Maintenance of cyber-physical production systems is essential, especially with the current age of cybersecurity issues. CBM, however, Helps in managing and maintaining the physical systems in the present and future, especially in reducing machine downtime. Howe3ver, the broken or damages physical systems can still work, especially when the scheduled date is not due for repair. The Open system architecture for condition-based maintenance (OSA-CBM) helps develop the open information standards for operating and maintenance in manufacturing(MIMOSA), especially in health care systems under the ISO-13374 standards.
(5). Review Questions
1.) Yes, the topic reflects the state-of-art of the brain model, which discusses the brain models’ role, especially in application to the new technologies and some of the up-to-date cyber-physical production systems. The topic, however, provides the effective use of the brain model, especially in collaborative control systems, such as robots, and how the human computerized brain plays a vital role in the control of humanoid machines. The brain model topic also shows how the concept is related to argumentation and the role of the collaborative brain-computer interface in the decision-making process. Lastly, the article uses state-of-art tools and algorithms in measuring the graphs. ultimately, especially considering that the article is not well completed, most of the information is missing.

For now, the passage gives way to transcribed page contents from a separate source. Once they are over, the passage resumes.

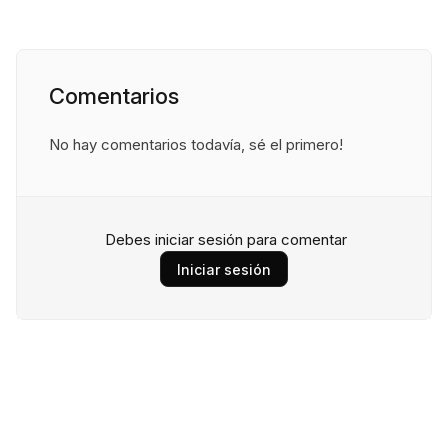
Comentarios
No hay comentarios todavía, sé el primero!
Debes iniciar sesión para comentar
Iniciar sesión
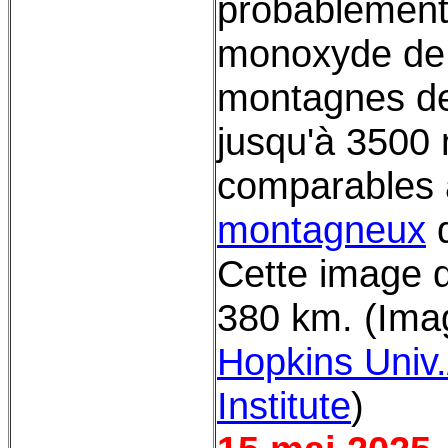
probablement 
monoxyde de 
montagnes de 
jusqu'à 3500
comparables
montagneux
d
Cette image 
380 km. (Ima
Hopkins Univ
Institute
)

2.) The article is very shallow for a reader who needs a wide range of information. However, the article’s content is well represented, beginning with an introduction that provides a vivid discussion and explanation concerning the human brain and the typical structure of brain networks. Also, the article goes direct into the methods of research and findings instead of first having an in-depth discussion concerning brain models. The author uses some data presentation methods, such as using a graph, in discussing the result, especially on how the models are correlated with the local and global graphs.
3. Yes, the most important data concerning graph models for the description of brain networks is presented in graph form, especially in showing the five modes’ structural graph properties, including the sticky model, which shows the closest relationship with the accurate data.
4.) Yes, the bibliography consists of the fundamental literature that has been used in discussing the brain model. For instance, most of the literature used is concerned with brain network graphs, connectivity in complex brain networks, scaling in random networks, and mapping human whole-brain structural and functional systems.
5.) The title should be improved, primarily focusing on brain networks and types of graph models used. However, the topic is not well put in and maybe complex to understand the writer’s aim. However, the topic represents the content, but a more vivid topic should be used to understand the content more accessible.
Reference
Milano, M., Guzzi, P. H., Tymofieva, O., Xu, D., Hess, C., Veltri, P., & Cannataro, M. (2017). An extensive assessment of network alignment algorithms for comparison of brain connectomes. BMC bioinformatics, 18(6), 31-45.